Marley nodded and was quiet for a while as they continued onward. The kid looked to his escorts from time to time and smiled at them. "Maybe if things were different, I could'a met up with the likes of you, 'stead of Mr. Grady and all. Could'a been a different life altogether. I could'a been a peacekeeper! Bringin' in the lawbreakers and all. Doin' good stuff. Savin' lives and such. Think I could'a been a lawman?"
"The life of a lawman isn't all it's cracked up to be, Mr. Marley," Ezra said. "There are far too many days spent in the saddle on mundane tasks such as transporting underage criminals to their trials."
"What he means ta say is, it's a lot of dull work." Vin smiled. "But that's a heck of a lot better than the other way."
"Dull is good?" Marley asked.
"It is when the alternative is being shot at," Ezra responded. "Or dead."
Marley nodded. "Yeah," he said. "But I guess I like the excitement and all. And I know there's a bit of that that goes with bein' a peacekeeper. Maybe I coulda been a good one. Wish I had the chance to show what I could do. I got the balls for it."
"Balls?" Vin questioned seriously. "Is that what it takes to do this job, Ez?"
Ezra grinned widely, started to speak, thought better of it and stated instead, "I believe a well-padded backside would be of more benefit."
"Speak fer yourself!" Vin exclaimed, unconsciously fidgeting in his saddle and then returned to Marley. "I 'spect if things were different you may have come up on the right side of the law. Might'a done a good turn or two at it, but kid, ya screwed up and there ain't no way outta that fact."
The kid's mouth fell open and he stuttered, "B-b-but I'm doin' a good thing ain't I? Lettin' you all know where Mr. Grady is gonna meet up with the guys? They done go their separate ways to throw you lawkeepers off the track, but they'll be back together soon enough ta split up the goods."
"I'm certain that your act of good faith won't go unnoticed," Ezra assured. "And perhaps, if you mend your ways, you may end up on the same pristine path as my compatriot and I."
"Yeah, pristine..." The boy nodded and looked to Vin for help, but was met with a confounded expression.
When Malcolm returned to the gambler, Standish said, "Pure and uncorrupted."
They passed several minutes without speaking, although it took some time for Vin to stop laughing. Marley fiddled with his horse's mane as he considered his lot in life. He patted the mare with his cuffed hands and asked, "What's her name?"

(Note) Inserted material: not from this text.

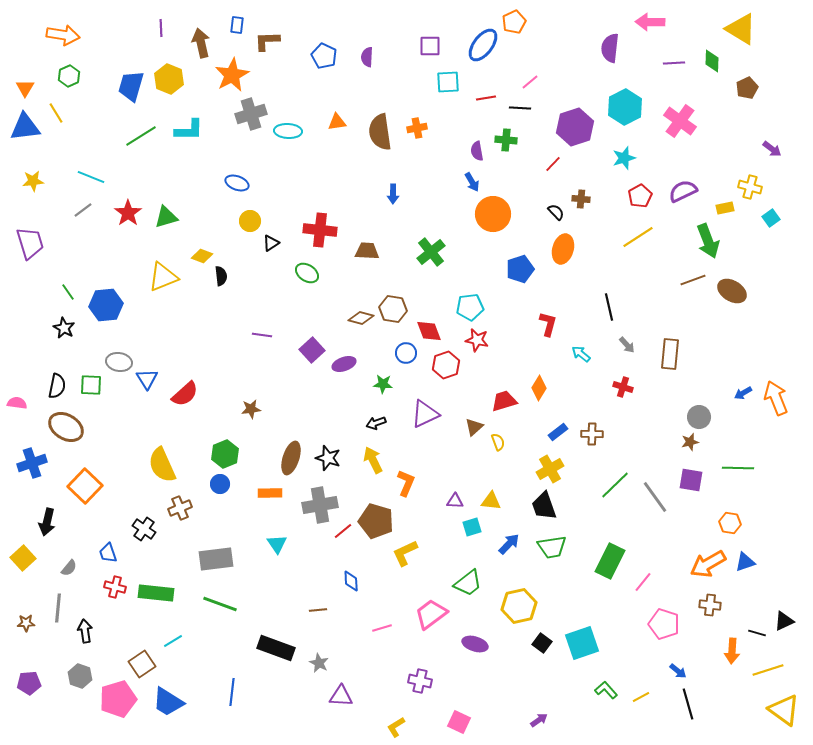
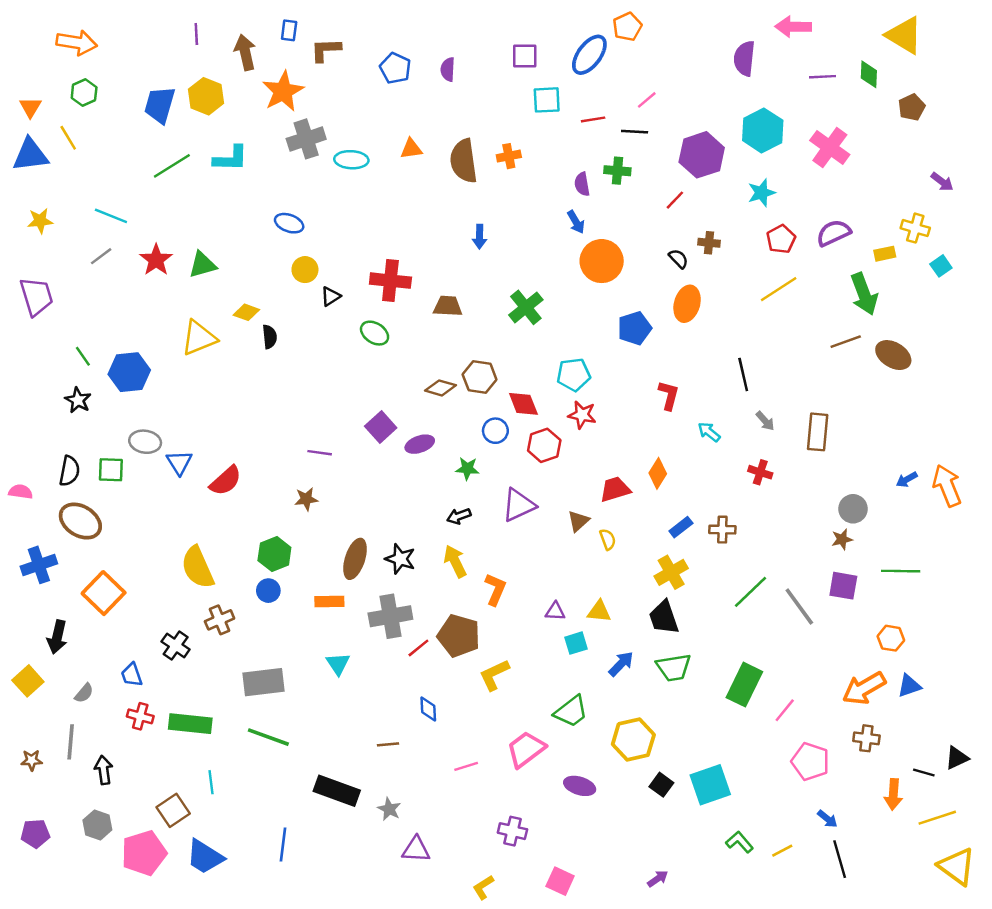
purple line: (262, 335) -> (320, 453), moved
cyan line: (173, 641) -> (211, 782), turned -66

Vin gave the palomino a glance. She was a nervous little thing, with the bad habit of constantly running into Peso. It didn't seem to be a malicious act, rather she seemed totally enamored with the blazed gelding and wanted to be as close to him as possible. Peso didn't return the affection and did his best to distance himself from her. It meant that the two were at constant odds with the line that secured them to each other. "Yosemite calls her Floss," Vin replied.
"Hey, Floss," Marley said, caressing her neck as much as he was able. The mare nickered happily, and tried to turn to see him, but couldn’t turn her head far enough due to the restraints, and was too stupid to try the other direction. "She's pretty. I wish I had a horse again. Mr. Grady gave me one of his, but I don't got it no more."

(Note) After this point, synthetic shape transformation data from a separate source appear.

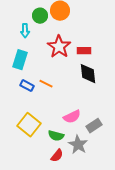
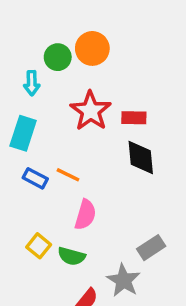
pink semicircle: (72, 117) -> (85, 215), moved, turned -48
yellow square: (29, 125) -> (39, 246), size x0.6
green semicircle: (56, 136) -> (72, 256), moved

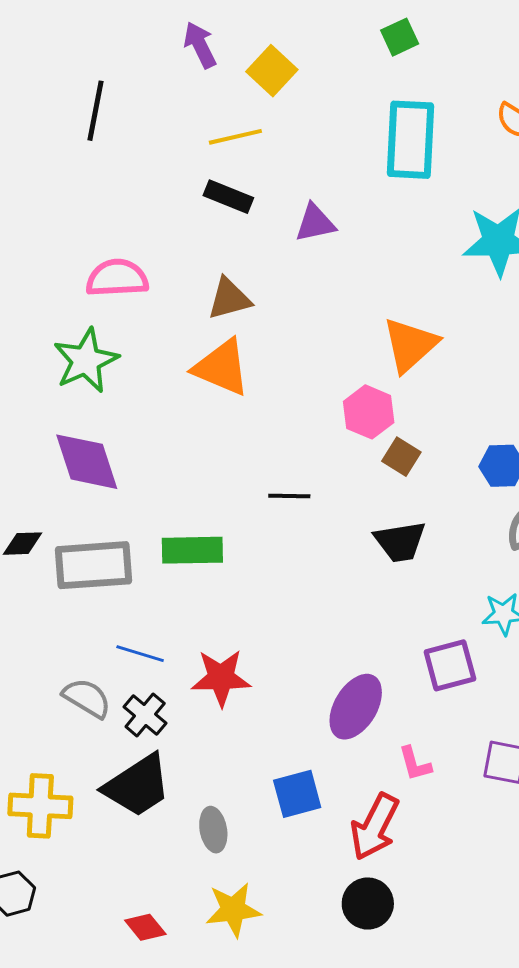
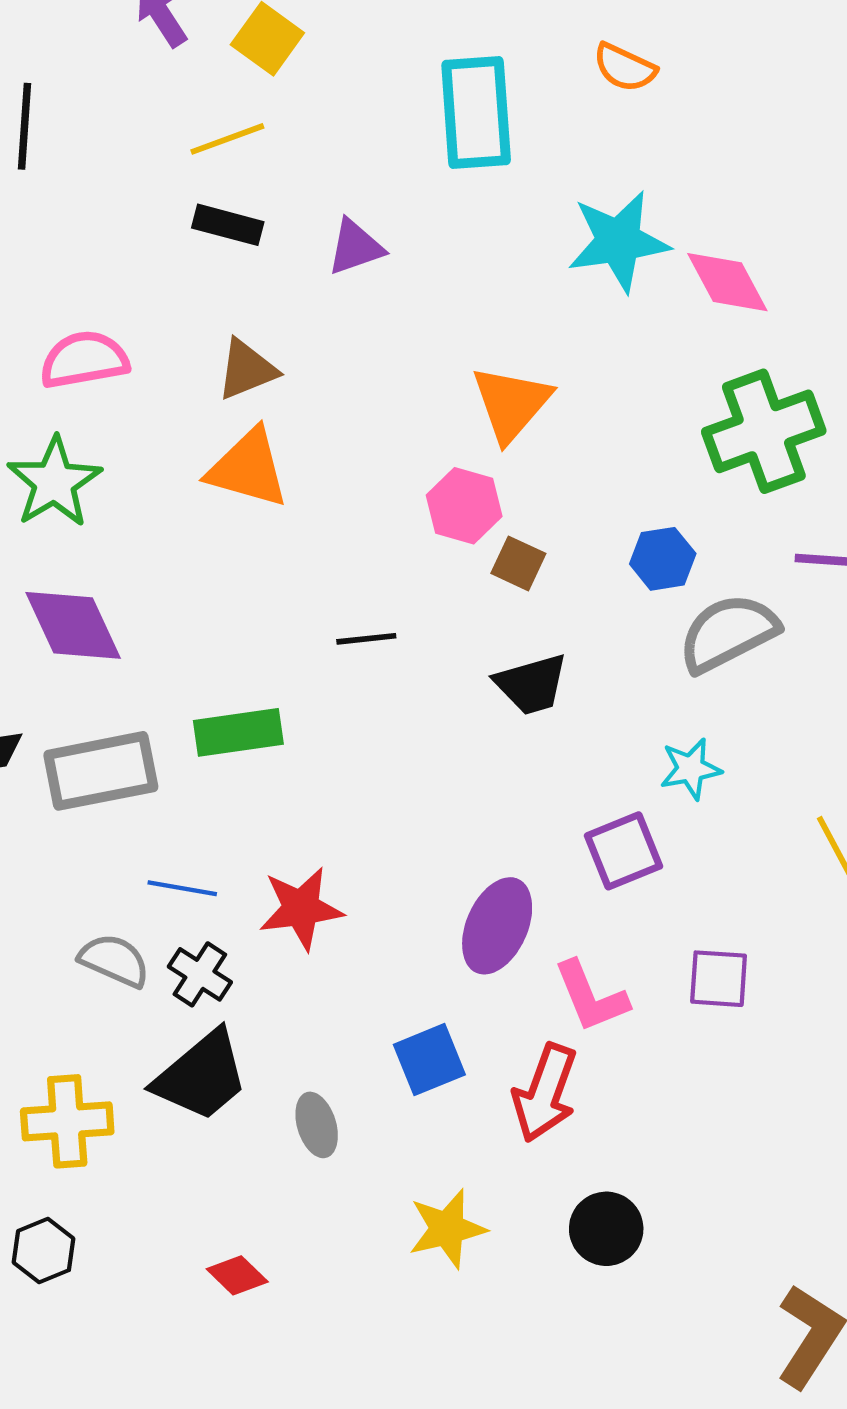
pink L-shape: (415, 764) -> (591, 996), size x1.5
black circle: (368, 904) -> (606, 1229), moved
yellow star: (233, 910) -> (447, 1229), moved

"All for the best, Mr. Marley," Ezra replied as they headed upward. The trail narrowed abruptly, and after a nod from Ezra, Vin continued forward with Marley, leaving Standish to pull in behind. The hill sloped steeply in both directions as they traveled further up the ridge.

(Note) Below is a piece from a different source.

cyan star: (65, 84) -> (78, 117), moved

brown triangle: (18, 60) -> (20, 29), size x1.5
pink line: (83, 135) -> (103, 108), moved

"Yeah, I figure so," Marley said. "But I do miss the guys. They were the greatest."
"An interesting assemblage of sanguinary cretins if nothing else."
Marley looked over his shoulder, gave Ezra a quizzical look and then smiled again, a big stupid childish smile. Ezra didn’t return the grin. He paused and looked away from the men before him. What was that? Something tingled in his perception. He looked up just as the shots started to ring out.
Marley cried out in pain as the first bullet struck him. He slumped almost immediately to the side, blood pumping from a vicious hole in his chest. Floss tried to flee backward, butting into Chaucer who wanted to sidestep away, but the narrow path left him with nowhere to go but backward as well. Peso was jerked sideways on the too-narrow path by Floss's reverse progress. Ezra drew his gun and fired at the shooters as his horse tried to avoid the back-stepping mare. Vin fought to keep Peso under control, tried to straighten him as Floss continued to pull him sideways and the gunfire exploded about them.
"Damn it!" Tanner grunted as a bullet whizzed past his ear. He tore at the mare's lead, trying to get her free of his own horse. He realized that there was no point in guarding the prisoner any longer, and if he wanted to survive, he'd have to get away from this mare.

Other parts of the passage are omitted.